● WORK ITEM: Please retype the data below in full.

● INPUT:
----

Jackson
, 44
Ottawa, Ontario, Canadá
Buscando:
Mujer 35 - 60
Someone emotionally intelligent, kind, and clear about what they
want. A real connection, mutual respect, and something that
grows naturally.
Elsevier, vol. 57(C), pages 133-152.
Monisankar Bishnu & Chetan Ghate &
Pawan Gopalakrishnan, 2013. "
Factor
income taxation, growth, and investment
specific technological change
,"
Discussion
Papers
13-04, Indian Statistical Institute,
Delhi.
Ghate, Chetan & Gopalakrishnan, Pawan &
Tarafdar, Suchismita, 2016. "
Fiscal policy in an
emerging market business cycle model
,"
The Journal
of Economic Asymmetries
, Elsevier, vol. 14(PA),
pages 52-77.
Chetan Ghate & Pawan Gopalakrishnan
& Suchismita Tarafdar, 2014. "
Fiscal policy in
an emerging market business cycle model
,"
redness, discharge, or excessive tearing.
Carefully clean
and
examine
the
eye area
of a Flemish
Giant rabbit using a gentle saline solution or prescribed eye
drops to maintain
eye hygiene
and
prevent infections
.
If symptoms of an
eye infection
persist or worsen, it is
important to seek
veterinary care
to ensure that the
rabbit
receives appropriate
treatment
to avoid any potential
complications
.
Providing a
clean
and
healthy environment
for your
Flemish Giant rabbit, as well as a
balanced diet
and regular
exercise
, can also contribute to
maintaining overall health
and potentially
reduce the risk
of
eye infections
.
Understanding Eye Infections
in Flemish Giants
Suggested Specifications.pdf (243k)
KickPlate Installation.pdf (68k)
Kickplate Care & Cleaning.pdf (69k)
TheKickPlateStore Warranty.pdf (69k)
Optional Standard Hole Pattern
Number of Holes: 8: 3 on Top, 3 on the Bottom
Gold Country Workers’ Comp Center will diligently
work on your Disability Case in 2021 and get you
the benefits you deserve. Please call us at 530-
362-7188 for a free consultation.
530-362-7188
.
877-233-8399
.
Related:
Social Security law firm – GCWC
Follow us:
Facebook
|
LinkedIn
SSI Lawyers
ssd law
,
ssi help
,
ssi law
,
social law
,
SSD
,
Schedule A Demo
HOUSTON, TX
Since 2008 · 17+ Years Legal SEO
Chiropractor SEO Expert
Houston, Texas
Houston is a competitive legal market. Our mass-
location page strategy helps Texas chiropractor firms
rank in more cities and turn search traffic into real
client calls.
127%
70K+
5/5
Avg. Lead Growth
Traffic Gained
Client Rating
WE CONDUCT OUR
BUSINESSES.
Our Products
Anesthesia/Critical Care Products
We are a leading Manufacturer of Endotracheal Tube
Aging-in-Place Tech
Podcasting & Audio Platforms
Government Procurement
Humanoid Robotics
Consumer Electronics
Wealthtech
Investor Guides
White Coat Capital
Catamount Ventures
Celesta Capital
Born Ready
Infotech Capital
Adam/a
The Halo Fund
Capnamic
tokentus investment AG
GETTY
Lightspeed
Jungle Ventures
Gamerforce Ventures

----

● EXERCISE RESULT:
Jackson
, 44
Ottawa, Ontario, Canadá
Buscando:
Mujer 35 - 60
Someone emotionally intelligent, kind, and clear about what they
want. A real connection, mutual respect, and something that
grows naturally.
Elsevier, vol. 57(C), pages 133-152.
Monisankar Bishnu & Chetan Ghate &
Pawan Gopalakrishnan, 2013. "
Factor
income taxation, growth, and investment
specific technological change
,"
Discussion
Papers
13-04, Indian Statistical Institute,
Delhi.
Ghate, Chetan & Gopalakrishnan, Pawan &
Tarafdar, Suchismita, 2016. "
Fiscal policy in an
emerging market business cycle model
,"
The Journal
of Economic Asymmetries
, Elsevier, vol. 14(PA),
pages 52-77.
Chetan Ghate & Pawan Gopalakrishnan
& Suchismita Tarafdar, 2014. "
Fiscal policy in
an emerging market business cycle model
,"
redness, discharge, or excessive tearing.
Carefully clean
and
examine
the
eye area
of a Flemish
Giant rabbit using a gentle saline solution or prescribed eye
drops to maintain
eye hygiene
and
prevent infections
.
If symptoms of an
eye infection
persist or worsen, it is
important to seek
veterinary care
to ensure that the
rabbit
receives appropriate
treatment
to avoid any potential
complications
.
Providing a
clean
and
healthy environment
for your
Flemish Giant rabbit, as well as a
balanced diet
and regular
exercise
, can also contribute to
maintaining overall health
and potentially
reduce the risk
of
eye infections
.
Understanding Eye Infections
in Flemish Giants
Suggested Specifications.pdf (243k)
KickPlate Installation.pdf (68k)
Kickplate Care & Cleaning.pdf (69k)
TheKickPlateStore Warranty.pdf (69k)
Optional Standard Hole Pattern
Number of Holes: 8: 3 on Top, 3 on the Bottom
Gold Country Workers’ Comp Center will diligently
work on your Disability Case in 2021 and get you
the benefits you deserve. Please call us at 530-
362-7188 for a free consultation.
530-362-7188
.
877-233-8399
.
Related:
Social Security law firm – GCWC
Follow us:
Facebook
|
LinkedIn
SSI Lawyers
ssd law
,
ssi help
,
ssi law
,
social law
,
SSD
,
Schedule A Demo
HOUSTON, TX
Since 2008 · 17+ Years Legal SEO
Chiropractor SEO Expert
Houston, Texas
Houston is a competitive legal market. Our mass-
location page strategy helps Texas chiropractor firms
rank in more cities and turn search traffic into real
client calls.
127%
70K+
5/5
Avg. Lead Growth
Traffic Gained
Client Rating
WE CONDUCT OUR
BUSINESSES.
Our Products
Anesthesia/Critical Care Products
We are a leading Manufacturer of Endotracheal Tube
Aging-in-Place Tech
Podcasting & Audio Platforms
Government Procurement
Humanoid Robotics
Consumer Electronics
Wealthtech
Investor Guides
White Coat Capital
Catamount Ventures
Celesta Capital
Born Ready
Infotech Capital
Adam/a
The Halo Fund
Capnamic
tokentus investment AG
GETTY
Lightspeed
Jungle Ventures
Gamerforce Ventures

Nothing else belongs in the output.